* Exercise aim *
Output the full listing below exactly; the images stay out.

BEGIN Supplied records

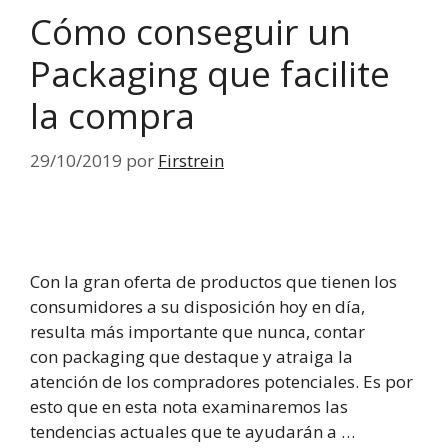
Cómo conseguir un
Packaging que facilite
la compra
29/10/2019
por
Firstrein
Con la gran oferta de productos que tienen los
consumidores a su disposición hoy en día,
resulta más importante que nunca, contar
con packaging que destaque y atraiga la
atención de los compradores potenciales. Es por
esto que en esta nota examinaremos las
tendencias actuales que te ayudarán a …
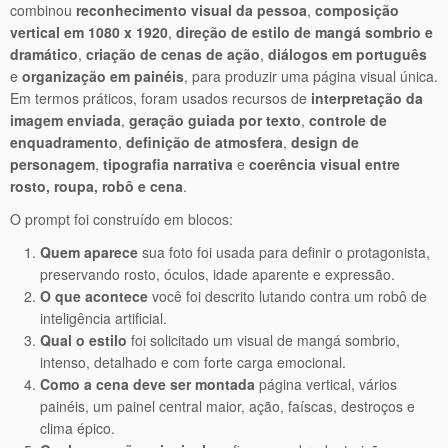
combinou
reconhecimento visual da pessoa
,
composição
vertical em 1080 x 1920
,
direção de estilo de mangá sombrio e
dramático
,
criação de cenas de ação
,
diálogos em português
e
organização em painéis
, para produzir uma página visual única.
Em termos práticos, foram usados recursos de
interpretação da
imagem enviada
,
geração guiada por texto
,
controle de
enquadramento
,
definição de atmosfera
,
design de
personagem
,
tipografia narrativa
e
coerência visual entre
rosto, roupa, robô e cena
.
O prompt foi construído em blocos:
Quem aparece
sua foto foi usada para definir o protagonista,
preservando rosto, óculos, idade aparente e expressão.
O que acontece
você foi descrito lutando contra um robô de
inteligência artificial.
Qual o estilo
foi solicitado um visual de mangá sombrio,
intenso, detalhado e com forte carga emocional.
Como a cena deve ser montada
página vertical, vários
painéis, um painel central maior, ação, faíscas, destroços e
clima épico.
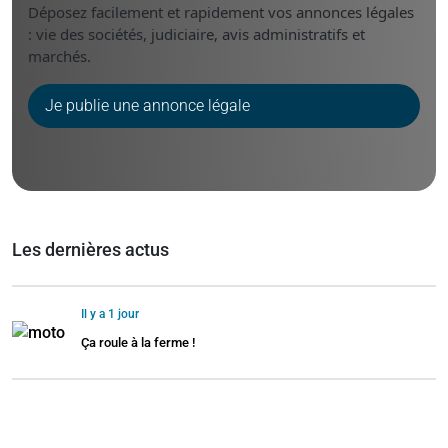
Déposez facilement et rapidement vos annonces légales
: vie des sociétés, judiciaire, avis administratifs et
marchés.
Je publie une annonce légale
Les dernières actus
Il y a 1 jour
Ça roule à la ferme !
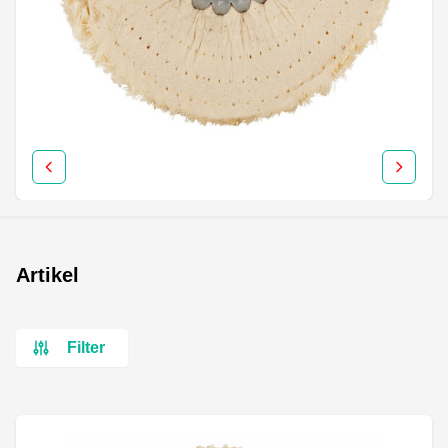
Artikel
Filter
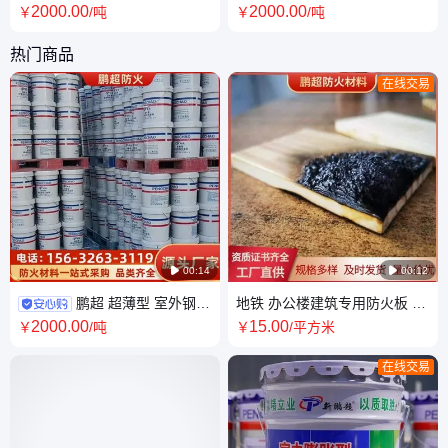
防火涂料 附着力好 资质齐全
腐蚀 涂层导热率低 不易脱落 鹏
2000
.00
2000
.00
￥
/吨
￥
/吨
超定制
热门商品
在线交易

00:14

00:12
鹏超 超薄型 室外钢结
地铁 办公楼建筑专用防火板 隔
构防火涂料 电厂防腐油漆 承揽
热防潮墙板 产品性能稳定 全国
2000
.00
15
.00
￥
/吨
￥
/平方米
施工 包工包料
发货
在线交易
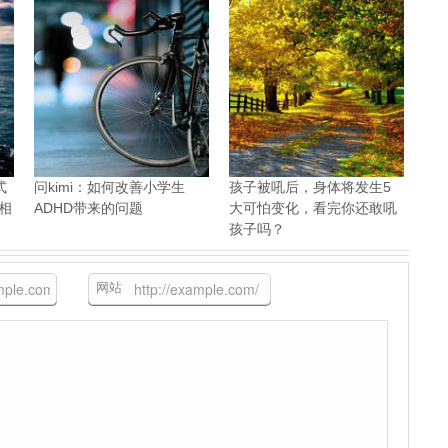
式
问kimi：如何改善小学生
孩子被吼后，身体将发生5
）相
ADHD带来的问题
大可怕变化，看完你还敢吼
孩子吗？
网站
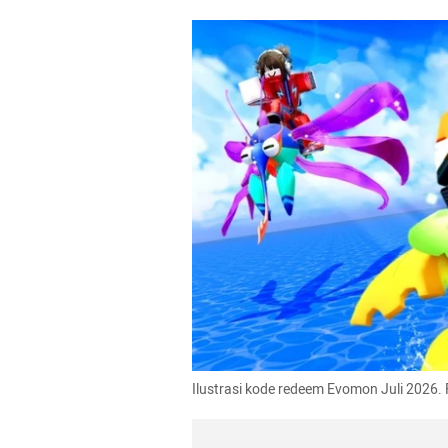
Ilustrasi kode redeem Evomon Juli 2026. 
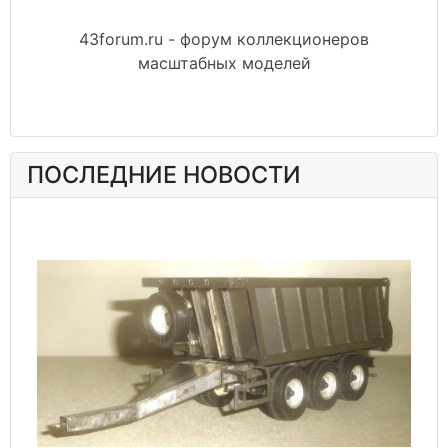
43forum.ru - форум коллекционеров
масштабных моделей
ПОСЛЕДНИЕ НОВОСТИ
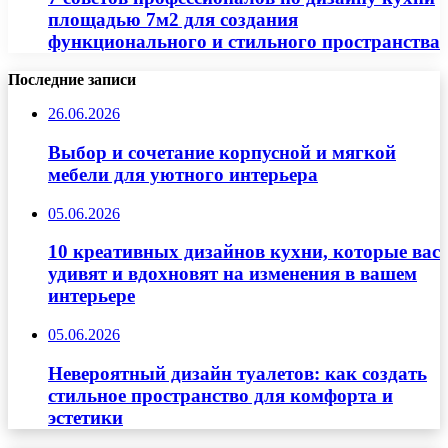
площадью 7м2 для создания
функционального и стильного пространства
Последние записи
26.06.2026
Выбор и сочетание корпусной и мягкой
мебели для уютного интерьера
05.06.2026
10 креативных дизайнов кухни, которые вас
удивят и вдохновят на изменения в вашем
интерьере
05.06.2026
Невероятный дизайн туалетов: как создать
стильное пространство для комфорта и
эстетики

END Supplied records

* Solved problem *
Cómo conseguir un
Packaging que facilite
la compra
29/10/2019
por
Firstrein
Con la gran oferta de productos que tienen los
consumidores a su disposición hoy en día,
resulta más importante que nunca, contar
con packaging que destaque y atraiga la
atención de los compradores potenciales. Es por
esto que en esta nota examinaremos las
tendencias actuales que te ayudarán a …
combinou
reconhecimento visual da pessoa
,
composição
vertical em 1080 x 1920
,
direção de estilo de mangá sombrio e
dramático
,
criação de cenas de ação
,
diálogos em português
e
organização em painéis
, para produzir uma página visual única.
Em termos práticos, foram usados recursos de
interpretação da
imagem enviada
,
geração guiada por texto
,
controle de
enquadramento
,
definição de atmosfera
,
design de
personagem
,
tipografia narrativa
e
coerência visual entre
rosto, roupa, robô e cena
.
O prompt foi construído em blocos:
Quem aparece
sua foto foi usada para definir o protagonista,
preservando rosto, óculos, idade aparente e expressão.
O que acontece
você foi descrito lutando contra um robô de
inteligência artificial.
Qual o estilo
foi solicitado um visual de mangá sombrio,
intenso, detalhado e com forte carga emocional.
Como a cena deve ser montada
página vertical, vários
painéis, um painel central maior, ação, faíscas, destroços e
clima épico.
Déposez facilement et rapidement vos annonces légales
: vie des sociétés, judiciaire, avis administratifs et
marchés.
Je publie une annonce légale
Les dernières actus
Il y a 1 jour
Ça roule à la ferme !
Artikel
Filter
防火涂料 附着力好 资质齐全
腐蚀 涂层导热率低 不易脱落 鹏
2000
.00
2000
.00
￥
/吨
￥
/吨
超定制
热门商品
在线交易

00:14

00:12
鹏超 超薄型 室外钢结
地铁 办公楼建筑专用防火板 隔
构防火涂料 电厂防腐油漆 承揽
热防潮墙板 产品性能稳定 全国
2000
.00
15
.00
￥
/吨
￥
/平方米
施工 包工包料
发货
在线交易
式
问kimi：如何改善小学生
孩子被吼后，身体将发生5
）相
ADHD带来的问题
大可怕变化，看完你还敢吼
孩子吗？
网站
Ilustrasi kode redeem Evomon Juli 2026. 
43forum.ru - форум коллекционеров
масштабных моделей
ПОСЛЕДНИЕ НОВОСТИ
площадью 7м2 для создания
функционального и стильного пространства
Последние записи
26.06.2026
Выбор и сочетание корпусной и мягкой
мебели для уютного интерьера
05.06.2026
10 креативных дизайнов кухни, которые вас
удивят и вдохновят на изменения в вашем
интерьере
05.06.2026
Невероятный дизайн туалетов: как создать
стильное пространство для комфорта и
эстетики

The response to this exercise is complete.